Instructions to follow: Give back the data in full, with every line exact.

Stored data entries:
+ + + + +

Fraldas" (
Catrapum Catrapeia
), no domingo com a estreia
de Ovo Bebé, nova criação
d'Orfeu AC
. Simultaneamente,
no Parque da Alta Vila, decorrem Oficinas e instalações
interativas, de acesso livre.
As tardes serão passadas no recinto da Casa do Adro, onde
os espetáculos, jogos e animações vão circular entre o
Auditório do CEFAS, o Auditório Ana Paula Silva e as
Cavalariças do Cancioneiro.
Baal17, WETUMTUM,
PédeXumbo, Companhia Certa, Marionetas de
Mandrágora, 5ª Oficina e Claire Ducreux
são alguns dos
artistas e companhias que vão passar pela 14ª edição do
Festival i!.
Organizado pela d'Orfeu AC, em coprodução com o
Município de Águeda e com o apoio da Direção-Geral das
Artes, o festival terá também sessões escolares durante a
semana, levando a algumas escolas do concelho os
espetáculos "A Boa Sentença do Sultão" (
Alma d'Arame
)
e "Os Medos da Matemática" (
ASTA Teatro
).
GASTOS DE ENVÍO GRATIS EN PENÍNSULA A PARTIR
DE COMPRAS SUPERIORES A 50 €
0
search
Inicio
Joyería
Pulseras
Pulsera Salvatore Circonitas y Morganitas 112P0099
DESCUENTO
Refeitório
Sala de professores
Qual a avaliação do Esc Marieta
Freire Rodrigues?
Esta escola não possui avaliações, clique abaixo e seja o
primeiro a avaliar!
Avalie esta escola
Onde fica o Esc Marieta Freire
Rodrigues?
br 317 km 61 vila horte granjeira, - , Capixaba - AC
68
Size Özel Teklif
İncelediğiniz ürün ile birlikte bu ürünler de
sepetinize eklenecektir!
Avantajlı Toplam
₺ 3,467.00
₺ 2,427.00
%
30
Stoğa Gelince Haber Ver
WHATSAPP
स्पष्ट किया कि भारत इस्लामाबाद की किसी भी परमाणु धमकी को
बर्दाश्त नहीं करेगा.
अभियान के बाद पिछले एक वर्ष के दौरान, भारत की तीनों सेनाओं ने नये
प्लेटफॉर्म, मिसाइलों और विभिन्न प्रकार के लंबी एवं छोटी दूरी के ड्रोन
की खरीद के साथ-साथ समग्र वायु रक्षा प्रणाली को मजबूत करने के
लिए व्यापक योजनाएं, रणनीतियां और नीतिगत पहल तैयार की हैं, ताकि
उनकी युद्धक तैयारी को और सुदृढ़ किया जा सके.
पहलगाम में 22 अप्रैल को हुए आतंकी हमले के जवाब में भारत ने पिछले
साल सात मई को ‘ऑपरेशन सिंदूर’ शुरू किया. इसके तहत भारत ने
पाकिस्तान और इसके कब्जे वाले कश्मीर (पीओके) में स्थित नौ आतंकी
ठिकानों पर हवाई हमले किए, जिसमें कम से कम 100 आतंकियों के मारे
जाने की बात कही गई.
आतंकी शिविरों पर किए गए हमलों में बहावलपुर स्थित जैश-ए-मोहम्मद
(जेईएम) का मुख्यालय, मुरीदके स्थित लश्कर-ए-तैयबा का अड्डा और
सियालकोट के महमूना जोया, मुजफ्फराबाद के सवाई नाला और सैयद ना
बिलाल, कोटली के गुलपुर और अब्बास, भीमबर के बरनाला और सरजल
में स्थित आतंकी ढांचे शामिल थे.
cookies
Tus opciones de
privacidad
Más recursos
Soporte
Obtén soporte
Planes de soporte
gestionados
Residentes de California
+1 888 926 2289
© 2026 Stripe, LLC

+ + + + +

Response to the exercise:
Fraldas" (
Catrapum Catrapeia
), no domingo com a estreia
de Ovo Bebé, nova criação
d'Orfeu AC
. Simultaneamente,
no Parque da Alta Vila, decorrem Oficinas e instalações
interativas, de acesso livre.
As tardes serão passadas no recinto da Casa do Adro, onde
os espetáculos, jogos e animações vão circular entre o
Auditório do CEFAS, o Auditório Ana Paula Silva e as
Cavalariças do Cancioneiro.
Baal17, WETUMTUM,
PédeXumbo, Companhia Certa, Marionetas de
Mandrágora, 5ª Oficina e Claire Ducreux
são alguns dos
artistas e companhias que vão passar pela 14ª edição do
Festival i!.
Organizado pela d'Orfeu AC, em coprodução com o
Município de Águeda e com o apoio da Direção-Geral das
Artes, o festival terá também sessões escolares durante a
semana, levando a algumas escolas do concelho os
espetáculos "A Boa Sentença do Sultão" (
Alma d'Arame
)
e "Os Medos da Matemática" (
ASTA Teatro
).
GASTOS DE ENVÍO GRATIS EN PENÍNSULA A PARTIR
DE COMPRAS SUPERIORES A 50 €
0
search
Inicio
Joyería
Pulseras
Pulsera Salvatore Circonitas y Morganitas 112P0099
DESCUENTO
Refeitório
Sala de professores
Qual a avaliação do Esc Marieta
Freire Rodrigues?
Esta escola não possui avaliações, clique abaixo e seja o
primeiro a avaliar!
Avalie esta escola
Onde fica o Esc Marieta Freire
Rodrigues?
br 317 km 61 vila horte granjeira, - , Capixaba - AC
68
Size Özel Teklif
İncelediğiniz ürün ile birlikte bu ürünler de
sepetinize eklenecektir!
Avantajlı Toplam
₺ 3,467.00
₺ 2,427.00
%
30
Stoğa Gelince Haber Ver
WHATSAPP
स्पष्ट किया कि भारत इस्लामाबाद की किसी भी परमाणु धमकी को
बर्दाश्त नहीं करेगा.
अभियान के बाद पिछले एक वर्ष के दौरान, भारत की तीनों सेनाओं ने नये
प्लेटफॉर्म, मिसाइलों और विभिन्न प्रकार के लंबी एवं छोटी दूरी के ड्रोन
की खरीद के साथ-साथ समग्र वायु रक्षा प्रणाली को मजबूत करने के
लिए व्यापक योजनाएं, रणनीतियां और नीतिगत पहल तैयार की हैं, ताकि
उनकी युद्धक तैयारी को और सुदृढ़ किया जा सके.
पहलगाम में 22 अप्रैल को हुए आतंकी हमले के जवाब में भारत ने पिछले
साल सात मई को ‘ऑपरेशन सिंदूर’ शुरू किया. इसके तहत भारत ने
पाकिस्तान और इसके कब्जे वाले कश्मीर (पीओके) में स्थित नौ आतंकी
ठिकानों पर हवाई हमले किए, जिसमें कम से कम 100 आतंकियों के मारे
जाने की बात कही गई.
आतंकी शिविरों पर किए गए हमलों में बहावलपुर स्थित जैश-ए-मोहम्मद
(जेईएम) का मुख्यालय, मुरीदके स्थित लश्कर-ए-तैयबा का अड्डा और
सियालकोट के महमूना जोया, मुजफ्फराबाद के सवाई नाला और सैयद ना
बिलाल, कोटली के गुलपुर और अब्बास, भीमबर के बरनाला और सरजल
में स्थित आतंकी ढांचे शामिल थे.
cookies
Tus opciones de
privacidad
Más recursos
Soporte
Obtén soporte
Planes de soporte
gestionados
Residentes de California
+1 888 926 2289
© 2026 Stripe, LLC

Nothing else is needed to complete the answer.